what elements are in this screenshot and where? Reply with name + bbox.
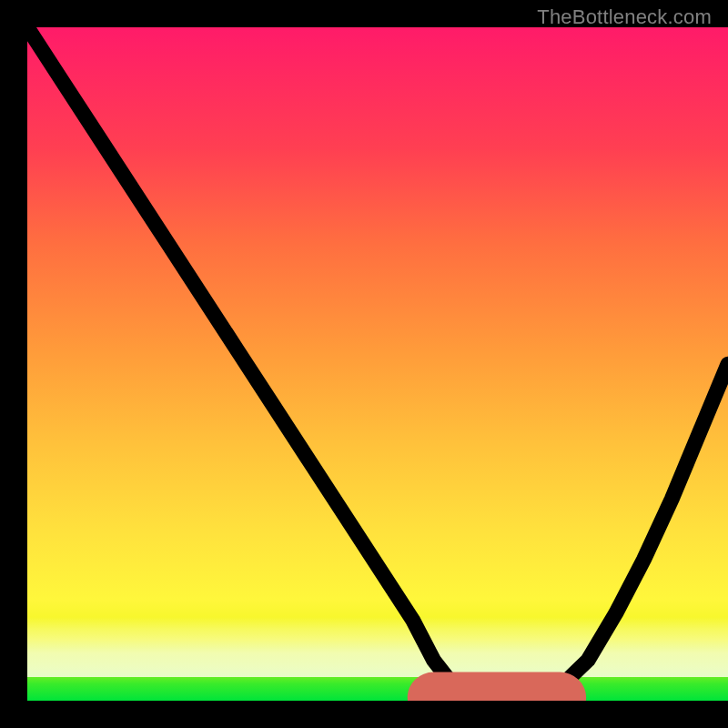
chart-container: TheBottleneck.com [0, 0, 728, 728]
bottleneck-curve [27, 27, 728, 697]
curve-svg [27, 27, 728, 701]
watermark-text: TheBottleneck.com [537, 5, 712, 29]
plot-area [27, 27, 728, 701]
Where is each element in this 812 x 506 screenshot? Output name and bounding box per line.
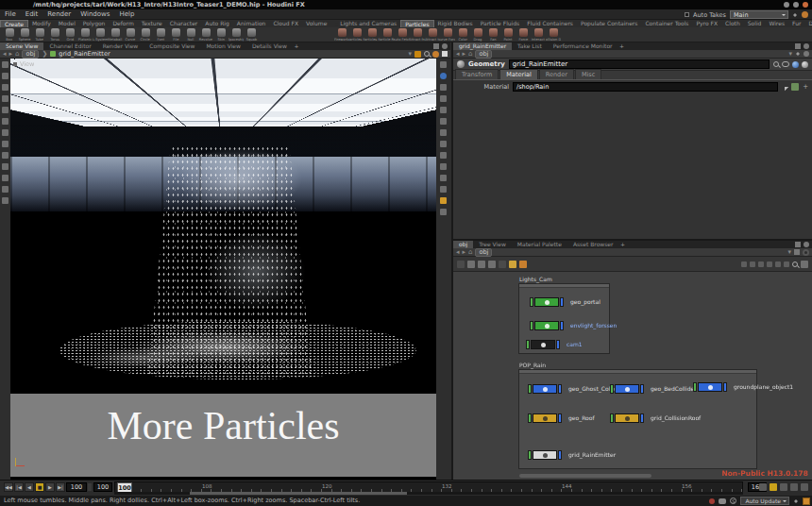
shelf-tool[interactable]: File <box>168 27 183 42</box>
menu-item[interactable]: Windows <box>76 10 114 18</box>
shelf-tab[interactable]: Populate Containers <box>577 20 641 27</box>
shelf-tool[interactable]: Particles fr <box>349 27 364 42</box>
pane-tab[interactable]: Composite View <box>144 42 200 50</box>
globe-icon[interactable] <box>792 61 799 68</box>
pane-tab[interactable]: Render View <box>97 42 144 50</box>
node-body[interactable] <box>533 450 557 460</box>
pane-tab[interactable]: Asset Browser <box>567 241 619 248</box>
shelf-tab[interactable]: Wires <box>765 20 788 27</box>
shelf-tool[interactable]: Attract fro <box>410 27 425 42</box>
construction-plane-icon[interactable] <box>440 197 447 204</box>
shelf-tool[interactable]: Skin <box>213 27 228 42</box>
shelf-tab[interactable]: Particle Fluids <box>477 20 524 27</box>
snapshot-icon[interactable] <box>794 249 800 255</box>
shelf-tab[interactable]: Texture <box>138 20 166 27</box>
shelf-tool[interactable]: Squab <box>244 27 259 42</box>
node-display-flag[interactable] <box>560 321 564 330</box>
net-grid-icon[interactable] <box>478 261 485 268</box>
shelf-tool[interactable]: Metaball <box>108 27 123 42</box>
net-overview-icon[interactable] <box>801 261 808 268</box>
notification-icon[interactable] <box>802 11 808 18</box>
shelf-tool[interactable]: Fireworks <box>334 27 349 42</box>
frame-view-icon[interactable] <box>440 118 447 125</box>
node-label[interactable]: geo_BedCollider <box>651 385 697 392</box>
pane-tab[interactable]: Material Palette <box>512 241 567 248</box>
pane-maximize-icon[interactable] <box>795 242 801 247</box>
message-icon[interactable] <box>719 498 726 504</box>
param-tab[interactable]: Transform <box>455 69 499 79</box>
search-icon[interactable] <box>792 261 798 267</box>
shelf-tab[interactable]: Auto Rig <box>201 20 232 27</box>
shelf-tab[interactable]: Deform <box>109 20 137 27</box>
close-icon[interactable] <box>803 2 808 8</box>
shelf-tool[interactable]: Particle Re <box>380 27 395 42</box>
material-value-field[interactable]: /shop/Rain <box>513 82 778 92</box>
path-root[interactable]: obj <box>475 248 492 257</box>
net-layout-icon[interactable] <box>488 261 496 268</box>
node-bypass-flag[interactable] <box>528 413 532 423</box>
home-icon[interactable]: ⌂ <box>468 248 472 257</box>
pane-tab[interactable]: Motion View <box>200 42 246 50</box>
node-label[interactable]: grid_RainEmitter <box>568 451 616 458</box>
menu-item[interactable]: File <box>0 10 21 18</box>
sim-cache-icon[interactable]: S <box>730 498 736 504</box>
node-display-flag[interactable] <box>640 413 644 423</box>
forward-icon[interactable]: ▸ <box>9 50 13 59</box>
auto-update-selector[interactable]: Auto Update <box>740 497 789 505</box>
forward-icon[interactable]: ▸ <box>463 50 466 59</box>
param-tab[interactable]: Misc <box>575 69 601 79</box>
network-node[interactable]: groundplane_object1 <box>693 382 729 392</box>
shelf-tab[interactable]: Character <box>166 20 202 27</box>
display-particles-icon[interactable] <box>440 175 447 181</box>
misc-tool-icon[interactable] <box>2 186 8 193</box>
pane-menu-icon[interactable] <box>442 43 448 49</box>
shelf-tool[interactable]: Revolve <box>198 27 213 42</box>
transport-button[interactable]: ■ <box>35 482 44 492</box>
node-name-field[interactable]: grid_RainEmitter <box>509 59 770 69</box>
node-label[interactable]: geo_Roof <box>568 414 595 421</box>
pane-menu-icon[interactable] <box>804 242 809 247</box>
snapshot-icon[interactable] <box>442 51 448 57</box>
transport-button[interactable]: ▶| <box>56 482 65 492</box>
node-label[interactable]: envlight_forssen <box>570 322 617 329</box>
shelf-tool[interactable]: Font <box>153 27 168 42</box>
snap-tool-icon[interactable] <box>2 129 8 136</box>
path-root[interactable]: obj <box>22 50 39 59</box>
display-points-icon[interactable] <box>440 141 447 147</box>
shelf-tool[interactable]: Drag <box>470 27 485 42</box>
scale-tool-icon[interactable] <box>2 95 8 102</box>
pane-tab[interactable]: Scene View <box>0 42 43 50</box>
shelf-tab[interactable]: Lights and Cameras <box>336 20 400 27</box>
node-bypass-flag[interactable] <box>528 384 532 394</box>
rotate-tool-icon[interactable] <box>2 84 8 91</box>
shelf-tool[interactable]: Box <box>2 27 17 42</box>
menu-item[interactable]: Edit <box>21 10 43 18</box>
network-node[interactable]: envlight_forssen <box>530 321 566 330</box>
network-box-lights-cam[interactable]: geo_portal envlight_forssen cam1 <box>518 283 610 354</box>
chevron-down-icon[interactable]: ▾ <box>408 50 412 59</box>
network-box-label[interactable]: Lights_Cam <box>519 276 552 282</box>
shelf-tool[interactable]: Sphere <box>17 27 32 42</box>
network-node[interactable]: cam1 <box>526 340 562 349</box>
spinner-icon[interactable] <box>795 50 801 58</box>
network-node[interactable]: geo_portal <box>530 297 566 307</box>
node-body[interactable] <box>534 321 559 330</box>
shelf-tool[interactable]: Particles fr <box>364 27 380 42</box>
chevron-down-icon[interactable]: ▾ <box>788 50 792 59</box>
shelf-tool[interactable]: Torus <box>47 27 62 42</box>
shelf-tool[interactable]: Grid <box>62 27 77 42</box>
maximize-icon[interactable] <box>793 2 799 8</box>
display-options-icon[interactable] <box>440 209 447 215</box>
sculpt-tool-icon[interactable] <box>2 152 8 159</box>
playbar-option-icon[interactable] <box>801 483 808 491</box>
node-label[interactable]: groundplane_object1 <box>734 383 793 390</box>
frame-field[interactable]: 100 <box>66 482 87 492</box>
node-body[interactable] <box>615 413 639 423</box>
box-header[interactable] <box>519 284 609 288</box>
shelf-tool[interactable]: Collision De <box>546 27 561 42</box>
path-node[interactable]: grid_RainEmitter <box>59 50 110 58</box>
gear-icon[interactable] <box>803 249 809 256</box>
node-body[interactable] <box>533 384 557 394</box>
network-node[interactable]: geo_BedCollider <box>610 384 646 394</box>
shelf-tab[interactable]: Cloth <box>721 20 744 27</box>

• **Problem requirements**:
Among the lines above, which hold the word "pane"? Report each one.

• **Written answer**:
pane-tab[interactable]: Composite View <box>144 42 200 50</box>
pane-tab[interactable]: Render View <box>97 42 144 50</box>
pane-tab[interactable]: Asset Browser <box>567 241 619 248</box>
pane-tab[interactable]: Material Palette <box>512 241 567 248</box>
pane-maximize-icon[interactable] <box>795 242 801 247</box>
pane-tab[interactable]: Motion View <box>200 42 246 50</box>
pane-menu-icon[interactable] <box>442 43 448 49</box>
pane-menu-icon[interactable] <box>804 242 809 247</box>
pane-tab[interactable]: Scene View <box>0 42 43 50</box>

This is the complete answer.